### Task instructions
Where a line of the entries below includes the string "бюджета", count it. Give only the resulting number.

%%

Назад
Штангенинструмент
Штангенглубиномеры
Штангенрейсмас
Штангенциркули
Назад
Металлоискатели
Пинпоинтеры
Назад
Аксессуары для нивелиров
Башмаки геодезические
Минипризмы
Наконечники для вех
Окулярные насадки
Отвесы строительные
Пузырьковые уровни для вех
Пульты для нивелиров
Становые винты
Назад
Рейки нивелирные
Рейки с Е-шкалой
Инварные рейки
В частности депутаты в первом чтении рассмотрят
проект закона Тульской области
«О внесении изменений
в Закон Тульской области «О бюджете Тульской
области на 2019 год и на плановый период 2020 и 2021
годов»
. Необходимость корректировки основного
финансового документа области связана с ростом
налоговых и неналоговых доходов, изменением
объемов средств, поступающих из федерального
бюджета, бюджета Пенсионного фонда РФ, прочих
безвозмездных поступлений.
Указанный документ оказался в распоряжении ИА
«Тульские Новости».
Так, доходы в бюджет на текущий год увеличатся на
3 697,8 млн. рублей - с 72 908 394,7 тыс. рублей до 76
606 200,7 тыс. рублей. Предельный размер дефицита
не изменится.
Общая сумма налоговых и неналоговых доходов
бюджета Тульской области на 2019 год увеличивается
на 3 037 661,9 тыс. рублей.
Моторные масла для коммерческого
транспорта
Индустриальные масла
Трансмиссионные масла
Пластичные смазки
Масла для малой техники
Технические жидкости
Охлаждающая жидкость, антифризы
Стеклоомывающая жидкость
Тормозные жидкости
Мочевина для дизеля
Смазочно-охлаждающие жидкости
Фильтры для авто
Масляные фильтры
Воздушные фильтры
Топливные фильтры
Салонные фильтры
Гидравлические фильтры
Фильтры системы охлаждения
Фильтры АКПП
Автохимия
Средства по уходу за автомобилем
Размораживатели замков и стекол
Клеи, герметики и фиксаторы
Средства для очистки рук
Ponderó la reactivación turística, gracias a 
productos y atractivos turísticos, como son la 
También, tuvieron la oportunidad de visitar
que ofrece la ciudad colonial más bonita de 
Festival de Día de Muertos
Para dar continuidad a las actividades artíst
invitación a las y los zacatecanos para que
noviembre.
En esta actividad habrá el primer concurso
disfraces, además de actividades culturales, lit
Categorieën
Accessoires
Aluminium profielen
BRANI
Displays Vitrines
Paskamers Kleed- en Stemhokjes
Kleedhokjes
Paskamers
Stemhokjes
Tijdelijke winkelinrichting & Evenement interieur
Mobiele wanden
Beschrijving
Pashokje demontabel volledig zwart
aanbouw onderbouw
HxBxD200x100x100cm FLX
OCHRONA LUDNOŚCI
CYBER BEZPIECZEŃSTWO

%%
%%

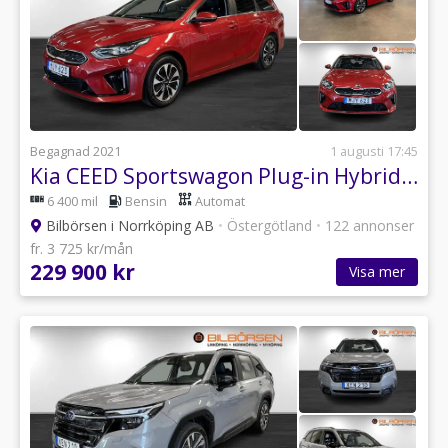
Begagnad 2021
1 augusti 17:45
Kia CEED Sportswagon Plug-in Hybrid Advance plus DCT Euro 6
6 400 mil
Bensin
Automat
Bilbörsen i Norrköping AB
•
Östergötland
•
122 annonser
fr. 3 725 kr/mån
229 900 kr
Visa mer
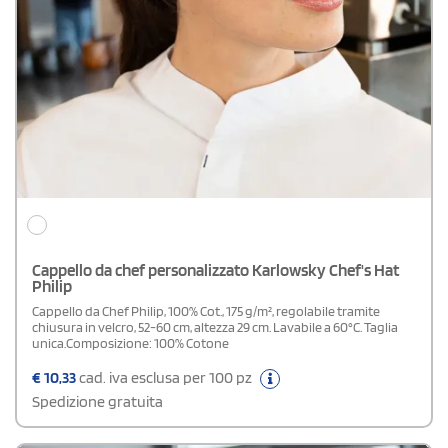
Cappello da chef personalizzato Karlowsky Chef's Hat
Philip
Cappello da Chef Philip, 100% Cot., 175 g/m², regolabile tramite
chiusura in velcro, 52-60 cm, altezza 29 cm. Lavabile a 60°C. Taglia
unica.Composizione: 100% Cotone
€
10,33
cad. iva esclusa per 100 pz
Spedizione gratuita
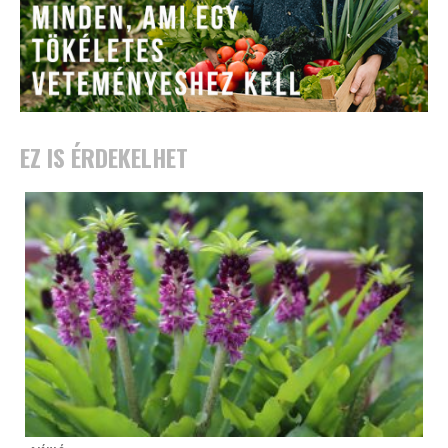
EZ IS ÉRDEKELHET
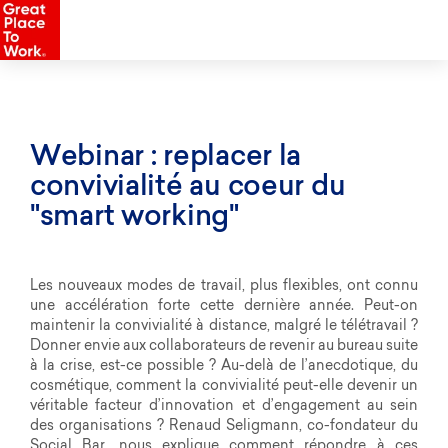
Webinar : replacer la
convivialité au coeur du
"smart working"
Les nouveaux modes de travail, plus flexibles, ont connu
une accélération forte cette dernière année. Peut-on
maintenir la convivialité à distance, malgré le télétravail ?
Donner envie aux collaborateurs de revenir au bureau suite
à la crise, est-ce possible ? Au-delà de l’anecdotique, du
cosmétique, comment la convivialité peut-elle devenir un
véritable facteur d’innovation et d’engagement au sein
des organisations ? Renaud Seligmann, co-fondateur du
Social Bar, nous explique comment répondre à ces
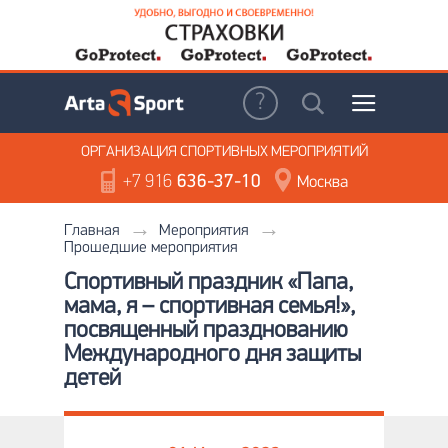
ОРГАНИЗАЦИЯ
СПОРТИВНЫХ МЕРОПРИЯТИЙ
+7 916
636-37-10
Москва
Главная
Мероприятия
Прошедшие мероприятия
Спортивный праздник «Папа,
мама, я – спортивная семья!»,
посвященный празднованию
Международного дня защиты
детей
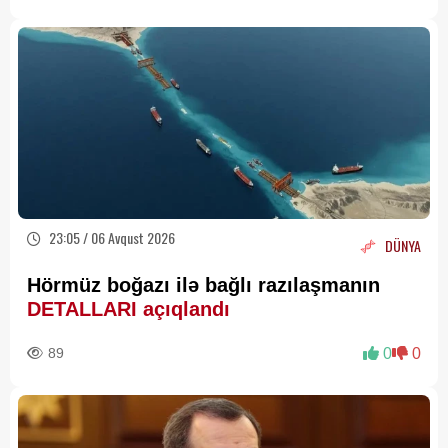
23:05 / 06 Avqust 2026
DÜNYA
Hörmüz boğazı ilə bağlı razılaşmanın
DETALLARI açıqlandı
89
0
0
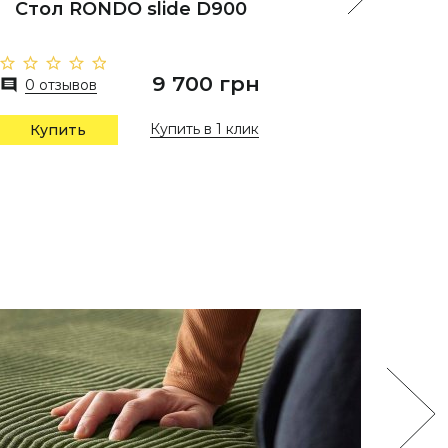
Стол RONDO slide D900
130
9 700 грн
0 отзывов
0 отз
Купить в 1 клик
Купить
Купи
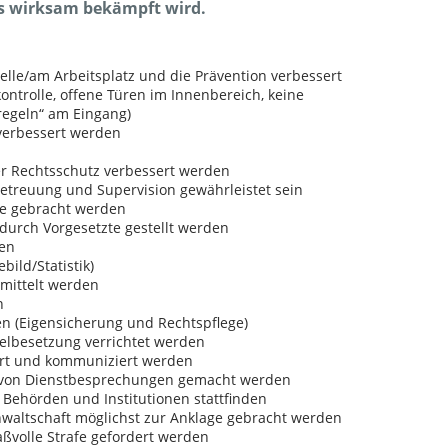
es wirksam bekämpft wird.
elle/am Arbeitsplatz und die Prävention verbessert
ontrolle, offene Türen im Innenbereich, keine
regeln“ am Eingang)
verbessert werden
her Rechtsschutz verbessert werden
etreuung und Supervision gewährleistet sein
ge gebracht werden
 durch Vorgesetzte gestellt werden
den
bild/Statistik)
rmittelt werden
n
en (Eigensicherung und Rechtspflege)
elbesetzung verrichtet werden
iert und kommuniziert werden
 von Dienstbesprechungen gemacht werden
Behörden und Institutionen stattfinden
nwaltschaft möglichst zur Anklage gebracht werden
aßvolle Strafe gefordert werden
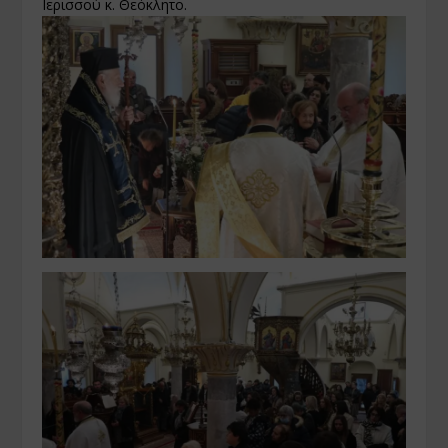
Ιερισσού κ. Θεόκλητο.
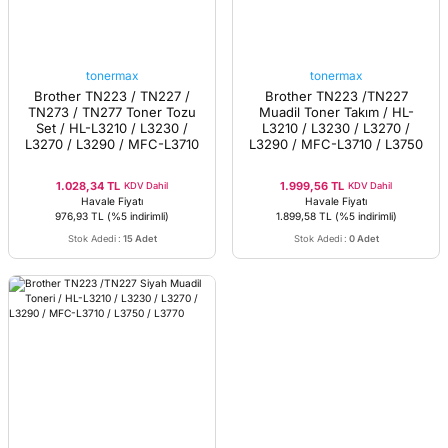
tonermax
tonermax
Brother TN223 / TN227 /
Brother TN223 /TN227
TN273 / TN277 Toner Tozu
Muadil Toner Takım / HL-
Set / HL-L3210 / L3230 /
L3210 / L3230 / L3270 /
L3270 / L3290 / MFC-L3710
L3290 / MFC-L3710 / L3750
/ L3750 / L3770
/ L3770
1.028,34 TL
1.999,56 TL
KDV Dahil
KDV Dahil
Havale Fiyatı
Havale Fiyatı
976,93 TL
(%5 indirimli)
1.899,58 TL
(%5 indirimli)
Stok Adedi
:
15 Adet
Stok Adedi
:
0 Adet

%%

### Result of this task
2